Transcribe the records word for word, beginning with the first line and ending with the line that contains "For Egg Donors"; include nothing else.

### INPUT MATERIAL
=== Begin Enclosure ===

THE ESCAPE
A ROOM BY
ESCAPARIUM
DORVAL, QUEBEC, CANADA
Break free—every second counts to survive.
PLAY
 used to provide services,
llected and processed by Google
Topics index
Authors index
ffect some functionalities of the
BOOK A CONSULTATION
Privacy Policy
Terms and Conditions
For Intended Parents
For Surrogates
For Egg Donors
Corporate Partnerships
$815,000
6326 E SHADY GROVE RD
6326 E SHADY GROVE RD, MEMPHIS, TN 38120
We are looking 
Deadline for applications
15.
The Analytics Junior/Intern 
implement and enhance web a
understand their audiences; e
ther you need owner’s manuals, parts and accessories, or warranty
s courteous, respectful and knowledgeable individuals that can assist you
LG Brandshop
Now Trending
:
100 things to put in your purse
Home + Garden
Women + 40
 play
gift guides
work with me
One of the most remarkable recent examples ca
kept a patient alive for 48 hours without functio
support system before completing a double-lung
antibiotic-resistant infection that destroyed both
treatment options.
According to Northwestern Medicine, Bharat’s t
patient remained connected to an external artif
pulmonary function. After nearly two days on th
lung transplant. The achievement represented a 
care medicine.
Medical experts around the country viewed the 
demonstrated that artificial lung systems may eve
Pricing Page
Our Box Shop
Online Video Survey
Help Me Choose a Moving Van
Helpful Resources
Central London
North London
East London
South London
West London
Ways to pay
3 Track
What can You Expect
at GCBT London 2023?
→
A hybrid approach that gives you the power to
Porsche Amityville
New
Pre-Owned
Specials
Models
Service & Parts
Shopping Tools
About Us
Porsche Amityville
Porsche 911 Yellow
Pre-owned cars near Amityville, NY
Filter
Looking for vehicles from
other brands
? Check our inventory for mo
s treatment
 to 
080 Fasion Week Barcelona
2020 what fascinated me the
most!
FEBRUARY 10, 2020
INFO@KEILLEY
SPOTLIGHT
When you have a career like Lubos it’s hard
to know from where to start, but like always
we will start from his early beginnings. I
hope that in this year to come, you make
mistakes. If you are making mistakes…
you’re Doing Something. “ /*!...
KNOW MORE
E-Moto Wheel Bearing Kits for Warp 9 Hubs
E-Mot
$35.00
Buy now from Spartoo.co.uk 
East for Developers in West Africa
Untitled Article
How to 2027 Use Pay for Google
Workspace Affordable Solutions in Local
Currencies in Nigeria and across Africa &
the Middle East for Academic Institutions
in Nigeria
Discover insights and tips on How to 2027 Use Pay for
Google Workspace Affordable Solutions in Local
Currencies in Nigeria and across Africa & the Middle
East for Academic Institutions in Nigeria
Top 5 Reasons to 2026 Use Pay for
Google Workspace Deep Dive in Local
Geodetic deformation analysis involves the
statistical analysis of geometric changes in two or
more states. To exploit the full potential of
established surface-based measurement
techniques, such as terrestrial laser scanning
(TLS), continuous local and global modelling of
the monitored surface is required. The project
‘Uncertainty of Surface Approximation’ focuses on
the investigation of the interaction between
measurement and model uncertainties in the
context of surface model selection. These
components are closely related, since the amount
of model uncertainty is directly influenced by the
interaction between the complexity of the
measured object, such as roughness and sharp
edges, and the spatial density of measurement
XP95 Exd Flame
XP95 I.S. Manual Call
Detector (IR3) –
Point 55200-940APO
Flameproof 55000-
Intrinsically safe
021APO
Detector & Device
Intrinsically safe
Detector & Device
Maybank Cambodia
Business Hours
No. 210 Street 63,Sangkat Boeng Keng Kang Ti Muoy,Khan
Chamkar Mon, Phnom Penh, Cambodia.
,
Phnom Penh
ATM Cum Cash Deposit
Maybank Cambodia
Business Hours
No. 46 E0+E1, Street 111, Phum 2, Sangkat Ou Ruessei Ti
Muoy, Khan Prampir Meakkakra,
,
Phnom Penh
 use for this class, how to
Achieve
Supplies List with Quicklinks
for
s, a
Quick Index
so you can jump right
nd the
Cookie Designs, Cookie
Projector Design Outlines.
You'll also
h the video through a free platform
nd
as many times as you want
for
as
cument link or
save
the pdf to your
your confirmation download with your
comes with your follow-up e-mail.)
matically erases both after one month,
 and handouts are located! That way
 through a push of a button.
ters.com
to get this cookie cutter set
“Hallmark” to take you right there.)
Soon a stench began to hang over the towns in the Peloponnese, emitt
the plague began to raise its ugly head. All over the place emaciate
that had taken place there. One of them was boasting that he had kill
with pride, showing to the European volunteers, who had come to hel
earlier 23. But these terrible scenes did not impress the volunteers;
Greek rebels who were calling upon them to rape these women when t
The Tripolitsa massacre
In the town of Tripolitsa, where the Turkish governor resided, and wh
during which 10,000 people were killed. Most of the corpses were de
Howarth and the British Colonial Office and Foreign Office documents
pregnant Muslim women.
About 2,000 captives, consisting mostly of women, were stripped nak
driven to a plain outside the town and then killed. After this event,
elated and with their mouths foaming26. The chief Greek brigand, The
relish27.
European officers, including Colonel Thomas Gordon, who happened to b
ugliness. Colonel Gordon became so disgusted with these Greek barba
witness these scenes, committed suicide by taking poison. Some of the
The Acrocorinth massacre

=== End Enclosure ===

### ANSWER FOR THIS EXERCISE
THE ESCAPE
A ROOM BY
ESCAPARIUM
DORVAL, QUEBEC, CANADA
Break free—every second counts to survive.
PLAY
 used to provide services,
llected and processed by Google
Topics index
Authors index
ffect some functionalities of the
BOOK A CONSULTATION
Privacy Policy
Terms and Conditions
For Intended Parents
For Surrogates
For Egg Donors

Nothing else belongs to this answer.